I would say a couple of things. The very first would be my own mother. She was a banker. I have both parents who are bankers actually. My dad has spent 42 years at state bank of India. My mom retired after 39 years in IDBI. So, definitely I’ve seen women bankers from the very small age that I remember, and I literally grew up in the parking lot of IDBI bank. So seeing my mother how she was as a leader as a woman banker, her leadership skills, whatever she developed over various courses of training that banks would do as well, and a lot of things that she would pass it on to me. So that is definitely a constant inspiration I have in my life. And so when it comes to women and leadership definitely my mother. Otherwise I would say my ex-bosses, Amrish Rao and Jitendra Gupta, they were big inspiration.

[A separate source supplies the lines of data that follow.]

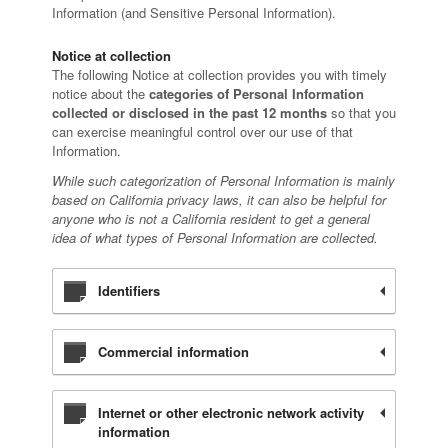
Information (and Sensitive Personal Information).
Notice at collection
The following Notice at collection provides you with timely
notice about the
categories of Personal Information
collected or disclosed in the past 12 months
so that you
can exercise meaningful control over our use of that
Information.
While such categorization of Personal Information is mainly
based on California privacy laws, it can also be helpful for
anyone who is not a California resident to get a general
idea of what types of Personal Information are collected.
Identifiers
Commercial information
Internet or other electronic network activity
information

I learnt a lot seeing them at Citrus Pay. How they were treating the team, how they took over the startup, how they were running the startup, they gave me great insights on, what a company looks like what are the things that our company, when you, from your, you are a startup, you’re a small team to when you’re a company, how things came dramatically and, what kind of leadership and what type of skill set required for your growth, those are great things that I’ve learned from my mentors, Amrish & Jitendra.

Devika Garg

Mabel you’re one of the most inspiring leaders that we have in the FinTech space, especially amongst women. And I would like you to share what is the advice that you would give to aspiring Mabel Chackos to help them pursue their dreams?

Mabel Chacko

So women always have a toughie. I do believe that women in fintech is a great segment to be in, but, women do have it the hard way all the time, because there’s as Indian women, you’re, you are a caregiver at home, you have home duties and a lot of other things that can bog you down from chasing your dreams, and trying to take off and start following your passion. My advice to every single entrepreneur or every single women entrepreneur in particular is, never shy away from chasing your dreams, never shy away from following your passion. There’s a lot of struggle, yes, definitely. But it’s worth it every single day that you’re doing and being your own boss. Every single day, every learning that you get, it makes it totally worth it. Startup, stand up for yourself and live your dream. Keep dreaming because dreams to come true, mine did, there’s will too.

Devika Garg

Thank you so much, Mabel. This was a wonderful conversation. Thank you so much for your time and wishing you and team Open continued success. May you grow from strength to strength. Thank you.

Mabel Chacko

Thanks a lot Devika and team RBL Bank for having this wonderful conversation.